*** PROVIDED RECORDS ***

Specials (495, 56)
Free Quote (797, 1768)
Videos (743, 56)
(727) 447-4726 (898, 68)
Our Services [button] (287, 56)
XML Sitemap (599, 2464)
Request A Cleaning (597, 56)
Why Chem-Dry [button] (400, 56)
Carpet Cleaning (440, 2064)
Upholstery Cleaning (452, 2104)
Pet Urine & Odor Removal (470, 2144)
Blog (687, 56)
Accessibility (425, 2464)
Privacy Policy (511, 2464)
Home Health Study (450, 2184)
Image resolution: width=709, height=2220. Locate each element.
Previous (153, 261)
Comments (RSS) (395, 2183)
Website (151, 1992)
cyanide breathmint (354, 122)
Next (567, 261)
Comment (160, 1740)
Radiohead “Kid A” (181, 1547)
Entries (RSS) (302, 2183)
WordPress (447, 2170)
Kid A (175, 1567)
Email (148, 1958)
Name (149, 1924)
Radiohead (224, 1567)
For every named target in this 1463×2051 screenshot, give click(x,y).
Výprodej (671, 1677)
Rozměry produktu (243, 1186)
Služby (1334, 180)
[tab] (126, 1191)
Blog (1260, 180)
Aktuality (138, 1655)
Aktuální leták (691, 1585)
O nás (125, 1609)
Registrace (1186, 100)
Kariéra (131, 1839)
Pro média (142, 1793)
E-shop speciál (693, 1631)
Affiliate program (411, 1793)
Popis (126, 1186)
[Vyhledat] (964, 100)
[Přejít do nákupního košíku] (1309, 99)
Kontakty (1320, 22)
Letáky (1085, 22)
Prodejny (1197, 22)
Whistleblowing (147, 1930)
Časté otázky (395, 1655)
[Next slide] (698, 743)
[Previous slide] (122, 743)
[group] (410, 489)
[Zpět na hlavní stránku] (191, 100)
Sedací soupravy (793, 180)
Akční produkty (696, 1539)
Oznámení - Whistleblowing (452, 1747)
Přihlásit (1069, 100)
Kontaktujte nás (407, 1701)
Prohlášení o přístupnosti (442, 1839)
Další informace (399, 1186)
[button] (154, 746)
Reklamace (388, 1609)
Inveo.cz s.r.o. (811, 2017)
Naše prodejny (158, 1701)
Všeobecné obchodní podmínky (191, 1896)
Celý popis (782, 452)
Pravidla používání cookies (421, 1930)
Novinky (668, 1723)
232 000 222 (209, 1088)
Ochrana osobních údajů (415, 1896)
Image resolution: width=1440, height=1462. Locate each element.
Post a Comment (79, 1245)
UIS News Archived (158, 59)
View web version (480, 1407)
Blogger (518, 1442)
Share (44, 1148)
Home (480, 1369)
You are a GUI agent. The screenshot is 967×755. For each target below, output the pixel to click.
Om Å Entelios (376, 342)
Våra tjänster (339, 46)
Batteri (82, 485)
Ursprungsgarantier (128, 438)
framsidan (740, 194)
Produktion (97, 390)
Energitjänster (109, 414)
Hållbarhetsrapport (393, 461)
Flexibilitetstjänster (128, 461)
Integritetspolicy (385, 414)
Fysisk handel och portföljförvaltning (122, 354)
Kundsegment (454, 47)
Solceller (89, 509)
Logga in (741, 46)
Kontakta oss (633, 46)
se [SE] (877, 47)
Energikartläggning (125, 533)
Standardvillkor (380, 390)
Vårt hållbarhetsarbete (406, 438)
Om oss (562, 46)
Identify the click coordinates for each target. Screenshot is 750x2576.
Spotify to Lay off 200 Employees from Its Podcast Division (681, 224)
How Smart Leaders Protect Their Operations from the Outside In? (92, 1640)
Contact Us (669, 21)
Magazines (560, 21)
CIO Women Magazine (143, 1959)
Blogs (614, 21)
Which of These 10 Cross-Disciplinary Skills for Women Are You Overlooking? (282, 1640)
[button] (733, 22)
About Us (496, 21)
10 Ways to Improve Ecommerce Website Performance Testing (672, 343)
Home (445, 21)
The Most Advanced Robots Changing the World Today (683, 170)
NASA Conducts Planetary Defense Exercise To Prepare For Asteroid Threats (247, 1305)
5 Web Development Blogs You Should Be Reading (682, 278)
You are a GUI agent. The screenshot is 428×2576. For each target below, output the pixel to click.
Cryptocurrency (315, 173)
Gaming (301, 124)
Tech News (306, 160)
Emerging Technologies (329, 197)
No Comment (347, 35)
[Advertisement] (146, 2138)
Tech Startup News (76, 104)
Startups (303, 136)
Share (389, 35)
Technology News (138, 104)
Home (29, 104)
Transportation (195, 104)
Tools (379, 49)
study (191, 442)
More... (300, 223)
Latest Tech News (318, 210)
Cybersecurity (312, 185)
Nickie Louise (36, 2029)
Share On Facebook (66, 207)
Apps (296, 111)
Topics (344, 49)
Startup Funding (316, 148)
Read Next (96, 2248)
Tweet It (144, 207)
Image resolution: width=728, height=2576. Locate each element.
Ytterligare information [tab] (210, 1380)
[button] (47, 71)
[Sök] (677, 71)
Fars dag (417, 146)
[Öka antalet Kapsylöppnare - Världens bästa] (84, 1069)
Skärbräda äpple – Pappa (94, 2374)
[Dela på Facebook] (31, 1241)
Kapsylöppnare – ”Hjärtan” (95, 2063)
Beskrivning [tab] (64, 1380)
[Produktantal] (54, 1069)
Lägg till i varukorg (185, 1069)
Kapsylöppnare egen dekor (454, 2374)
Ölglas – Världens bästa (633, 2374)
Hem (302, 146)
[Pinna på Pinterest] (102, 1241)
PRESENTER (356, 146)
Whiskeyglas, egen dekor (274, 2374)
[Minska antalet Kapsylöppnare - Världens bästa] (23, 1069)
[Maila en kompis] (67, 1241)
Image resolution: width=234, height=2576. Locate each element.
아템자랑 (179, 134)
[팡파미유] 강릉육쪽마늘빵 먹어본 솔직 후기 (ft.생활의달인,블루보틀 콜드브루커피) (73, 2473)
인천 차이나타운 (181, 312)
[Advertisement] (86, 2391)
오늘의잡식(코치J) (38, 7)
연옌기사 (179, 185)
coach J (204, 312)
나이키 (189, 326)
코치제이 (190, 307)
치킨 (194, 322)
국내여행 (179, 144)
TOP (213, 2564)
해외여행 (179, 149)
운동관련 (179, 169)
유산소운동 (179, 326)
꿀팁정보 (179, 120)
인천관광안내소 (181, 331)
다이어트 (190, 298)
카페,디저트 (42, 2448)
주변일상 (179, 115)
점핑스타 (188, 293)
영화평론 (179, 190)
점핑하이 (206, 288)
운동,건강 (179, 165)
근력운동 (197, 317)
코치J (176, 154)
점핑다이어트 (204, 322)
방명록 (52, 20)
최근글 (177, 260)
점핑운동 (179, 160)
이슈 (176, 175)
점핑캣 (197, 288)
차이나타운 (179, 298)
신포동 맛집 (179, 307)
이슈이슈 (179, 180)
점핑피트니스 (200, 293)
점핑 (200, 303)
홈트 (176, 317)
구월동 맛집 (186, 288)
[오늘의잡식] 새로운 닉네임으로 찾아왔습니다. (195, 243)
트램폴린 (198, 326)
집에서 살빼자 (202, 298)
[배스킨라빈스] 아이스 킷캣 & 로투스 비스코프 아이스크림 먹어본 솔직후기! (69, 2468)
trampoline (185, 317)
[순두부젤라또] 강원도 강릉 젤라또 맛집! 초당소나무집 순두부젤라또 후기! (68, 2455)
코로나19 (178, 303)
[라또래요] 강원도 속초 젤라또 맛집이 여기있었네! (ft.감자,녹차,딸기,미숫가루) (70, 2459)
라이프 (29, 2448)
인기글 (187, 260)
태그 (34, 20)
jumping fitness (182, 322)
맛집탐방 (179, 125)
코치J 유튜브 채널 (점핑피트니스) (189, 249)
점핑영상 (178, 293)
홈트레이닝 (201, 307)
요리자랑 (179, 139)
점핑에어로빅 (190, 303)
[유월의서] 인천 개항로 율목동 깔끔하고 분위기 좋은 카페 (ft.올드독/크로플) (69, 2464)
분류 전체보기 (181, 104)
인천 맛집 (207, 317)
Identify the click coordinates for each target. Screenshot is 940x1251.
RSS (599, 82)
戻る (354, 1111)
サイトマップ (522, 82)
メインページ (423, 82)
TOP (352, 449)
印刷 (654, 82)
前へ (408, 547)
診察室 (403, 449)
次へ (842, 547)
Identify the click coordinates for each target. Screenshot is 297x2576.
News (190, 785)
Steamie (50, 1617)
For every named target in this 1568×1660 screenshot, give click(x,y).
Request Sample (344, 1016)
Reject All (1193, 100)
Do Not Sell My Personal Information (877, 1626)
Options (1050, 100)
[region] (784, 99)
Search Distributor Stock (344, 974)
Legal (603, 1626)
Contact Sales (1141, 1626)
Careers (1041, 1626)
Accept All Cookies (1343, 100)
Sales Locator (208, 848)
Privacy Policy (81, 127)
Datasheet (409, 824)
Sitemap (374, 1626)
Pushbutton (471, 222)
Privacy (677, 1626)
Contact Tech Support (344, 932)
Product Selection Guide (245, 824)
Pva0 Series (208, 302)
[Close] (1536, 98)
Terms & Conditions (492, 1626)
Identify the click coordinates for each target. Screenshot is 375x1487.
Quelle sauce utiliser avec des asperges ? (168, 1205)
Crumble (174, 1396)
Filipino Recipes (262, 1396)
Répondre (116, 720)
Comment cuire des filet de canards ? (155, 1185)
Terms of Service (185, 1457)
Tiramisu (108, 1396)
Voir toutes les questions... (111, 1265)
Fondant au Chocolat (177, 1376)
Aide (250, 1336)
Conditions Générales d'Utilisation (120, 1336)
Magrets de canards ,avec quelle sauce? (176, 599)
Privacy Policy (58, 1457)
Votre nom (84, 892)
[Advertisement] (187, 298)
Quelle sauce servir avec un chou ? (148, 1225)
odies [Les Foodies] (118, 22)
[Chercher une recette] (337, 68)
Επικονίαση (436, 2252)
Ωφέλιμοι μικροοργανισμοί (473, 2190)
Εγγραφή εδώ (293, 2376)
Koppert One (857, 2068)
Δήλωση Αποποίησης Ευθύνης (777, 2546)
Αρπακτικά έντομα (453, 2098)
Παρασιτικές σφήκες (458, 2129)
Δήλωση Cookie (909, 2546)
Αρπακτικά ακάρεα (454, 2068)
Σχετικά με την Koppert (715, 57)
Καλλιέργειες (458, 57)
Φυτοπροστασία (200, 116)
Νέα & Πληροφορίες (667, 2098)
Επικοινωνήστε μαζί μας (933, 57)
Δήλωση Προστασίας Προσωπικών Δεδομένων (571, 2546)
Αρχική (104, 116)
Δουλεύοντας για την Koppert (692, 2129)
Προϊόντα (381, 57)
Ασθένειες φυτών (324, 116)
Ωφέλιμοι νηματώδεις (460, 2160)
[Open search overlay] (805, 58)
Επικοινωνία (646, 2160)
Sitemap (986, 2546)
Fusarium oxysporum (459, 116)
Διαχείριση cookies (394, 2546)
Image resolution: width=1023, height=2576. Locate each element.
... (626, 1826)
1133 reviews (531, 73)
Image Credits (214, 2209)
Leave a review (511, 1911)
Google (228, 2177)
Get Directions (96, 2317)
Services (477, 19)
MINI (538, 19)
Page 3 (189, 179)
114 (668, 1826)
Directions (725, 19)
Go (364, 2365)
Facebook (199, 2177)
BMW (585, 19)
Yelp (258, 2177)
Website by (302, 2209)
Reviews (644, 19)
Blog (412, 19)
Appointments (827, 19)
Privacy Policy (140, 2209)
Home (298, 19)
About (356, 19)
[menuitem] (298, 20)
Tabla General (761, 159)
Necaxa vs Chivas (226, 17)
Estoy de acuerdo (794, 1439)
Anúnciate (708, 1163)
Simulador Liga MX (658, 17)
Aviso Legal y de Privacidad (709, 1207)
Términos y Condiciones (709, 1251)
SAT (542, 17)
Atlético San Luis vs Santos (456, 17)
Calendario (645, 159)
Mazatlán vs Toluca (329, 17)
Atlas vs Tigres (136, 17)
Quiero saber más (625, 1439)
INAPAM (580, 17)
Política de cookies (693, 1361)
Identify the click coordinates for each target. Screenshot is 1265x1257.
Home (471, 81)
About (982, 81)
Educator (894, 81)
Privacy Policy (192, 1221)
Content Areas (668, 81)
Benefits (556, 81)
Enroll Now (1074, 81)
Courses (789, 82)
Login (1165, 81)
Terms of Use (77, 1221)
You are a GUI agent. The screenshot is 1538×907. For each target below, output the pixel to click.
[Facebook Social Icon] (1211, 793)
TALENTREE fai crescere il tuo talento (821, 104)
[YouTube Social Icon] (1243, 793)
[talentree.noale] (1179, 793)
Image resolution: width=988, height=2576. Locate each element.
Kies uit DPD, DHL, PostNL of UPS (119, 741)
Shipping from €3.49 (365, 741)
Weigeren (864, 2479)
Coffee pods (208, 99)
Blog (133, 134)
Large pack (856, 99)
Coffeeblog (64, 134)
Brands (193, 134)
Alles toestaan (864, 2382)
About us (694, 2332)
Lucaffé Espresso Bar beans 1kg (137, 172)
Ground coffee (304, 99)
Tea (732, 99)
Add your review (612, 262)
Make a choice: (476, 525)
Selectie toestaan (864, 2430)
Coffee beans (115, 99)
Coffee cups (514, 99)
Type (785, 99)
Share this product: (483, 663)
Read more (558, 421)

*** End of PROVIDED RECORDS ***

WHAT IS BEING ASKED:
State the number of lines in the records that include "antalet", and write nothing else.

PROBLEM SOLUTION:
2